Por Liane Thedim — Do Rio
17/07/2023 05h02 Atualizado há 5 horas
O CEO da ARX Investimentos, asset controlada pelo grupo global BNY Mellon, Rogério Poppe, diz que o mundo terá que conviver com um cenário de juros altos por mais tempo, mas com liquidez alta. Segundo ele, os estímulos fiscais muito acima dos vistos em outras crises vêm desafiando o poder dos bancos centrais em controlar a inflação.
“Os juros acima de 5% nos Estados Unidos, a inflação próxima a isso e o problema dos bancos regionais [Silicon Valley Bank, Signature Bank, Silvergate e First Republic Bank faliram neste ano, já como reflexo da forte puxada nos juros básicos do país] mostram que há um limite para o trabalho dos bancos centrais.”
Em junho, o Federal Reserve (Fed, o BC americano) decidiu manter inalterada a taxa básica no intervalo de 5% a 5,25% anuais, maior patamar desde 2007. Foram dez elevações consecutivas, a partir de março de 2022. Mesmo assim, na ata da última reunião o Fed avaliou que o mercado de trabalho continua muito apertado, o impulso da atividade econômica foi mais forte que o esperado e que há poucos sinais claros de que a inflação está retornando à meta de 2%.
Na reunião, foi praticamente um consenso a necessidade de mais aperto este ano – as divergências giraram em torno do tamanho, se mais uma ou duas elevações. Isso porque os membros do comitê acreditam que as condições mais restritas de crédito devem pesar sobre o país.
Poppe explica que, ao mesmo tempo em que subir demais os juros pode levar a problemas na economia, o BC precisa retirar a liquidez da pandemia. No entanto, ele acredita que o aumento na busca por ativos reais beneficia o Brasil. “Ainda há muita incerteza no mundo, e somos um ‘player’ relevante em commodities”, destaca.
No mercado interno, o CEO da ARX espera que os juros caiam em agosto, mas segue cauteloso com a trajetória da inflação. “Vamos aguardar para ver se o impacto da Selic alta é duradouro.” A aprovação do arcabouço fiscal, afirma, pode ajudar nesse primeiro movimento de arrefecimento da inflação mas o ano será de cortes menores na taxa básica diante da desaceleração lenta do setor de serviços e do mercado de trabalho e da política fiscal expansionista.

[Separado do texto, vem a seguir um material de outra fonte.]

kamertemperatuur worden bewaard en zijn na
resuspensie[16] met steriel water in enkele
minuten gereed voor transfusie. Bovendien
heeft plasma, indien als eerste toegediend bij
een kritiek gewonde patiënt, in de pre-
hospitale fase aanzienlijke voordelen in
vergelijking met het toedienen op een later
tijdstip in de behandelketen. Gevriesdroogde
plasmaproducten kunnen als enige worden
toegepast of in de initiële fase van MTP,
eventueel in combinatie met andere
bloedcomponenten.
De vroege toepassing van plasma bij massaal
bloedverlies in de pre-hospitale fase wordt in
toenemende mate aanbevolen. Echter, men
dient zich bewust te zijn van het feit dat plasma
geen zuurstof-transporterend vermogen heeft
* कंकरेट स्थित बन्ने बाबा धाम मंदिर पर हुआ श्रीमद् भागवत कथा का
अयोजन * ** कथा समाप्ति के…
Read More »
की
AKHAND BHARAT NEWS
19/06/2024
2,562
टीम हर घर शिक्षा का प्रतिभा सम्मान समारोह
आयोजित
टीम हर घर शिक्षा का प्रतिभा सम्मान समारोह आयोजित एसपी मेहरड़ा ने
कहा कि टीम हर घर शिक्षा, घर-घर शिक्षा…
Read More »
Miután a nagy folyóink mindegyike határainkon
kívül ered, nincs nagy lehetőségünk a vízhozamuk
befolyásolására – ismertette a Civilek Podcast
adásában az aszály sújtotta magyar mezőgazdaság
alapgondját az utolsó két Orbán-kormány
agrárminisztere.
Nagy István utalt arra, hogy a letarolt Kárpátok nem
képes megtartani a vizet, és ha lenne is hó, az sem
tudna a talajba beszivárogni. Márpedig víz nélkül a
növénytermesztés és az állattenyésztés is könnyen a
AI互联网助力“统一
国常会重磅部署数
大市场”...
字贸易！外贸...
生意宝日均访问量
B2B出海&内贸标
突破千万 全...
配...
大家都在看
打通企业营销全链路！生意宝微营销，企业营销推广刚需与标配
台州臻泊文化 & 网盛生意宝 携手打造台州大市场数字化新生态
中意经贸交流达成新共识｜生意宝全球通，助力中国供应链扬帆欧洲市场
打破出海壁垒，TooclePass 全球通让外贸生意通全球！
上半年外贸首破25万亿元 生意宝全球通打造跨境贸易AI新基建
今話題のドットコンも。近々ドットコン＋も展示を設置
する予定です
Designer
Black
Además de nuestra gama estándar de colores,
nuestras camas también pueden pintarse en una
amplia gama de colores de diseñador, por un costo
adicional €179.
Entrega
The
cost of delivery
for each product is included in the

“Os juros altos pioram muito o ambiente para as empresas, que começam a vender ativos para pagar dívidas e, em vez de pensar em crescimento, pensam em equilíbrio financeiro.” Ele lembra que as empresas de commodities que estão investindo têm revisado o plano para cima. “Os preços subiram na pandemia e vão ficar nesse novo patamar. Algumas plantas hoje você não consegue mais duplicar porque a inflação elevou os custos.”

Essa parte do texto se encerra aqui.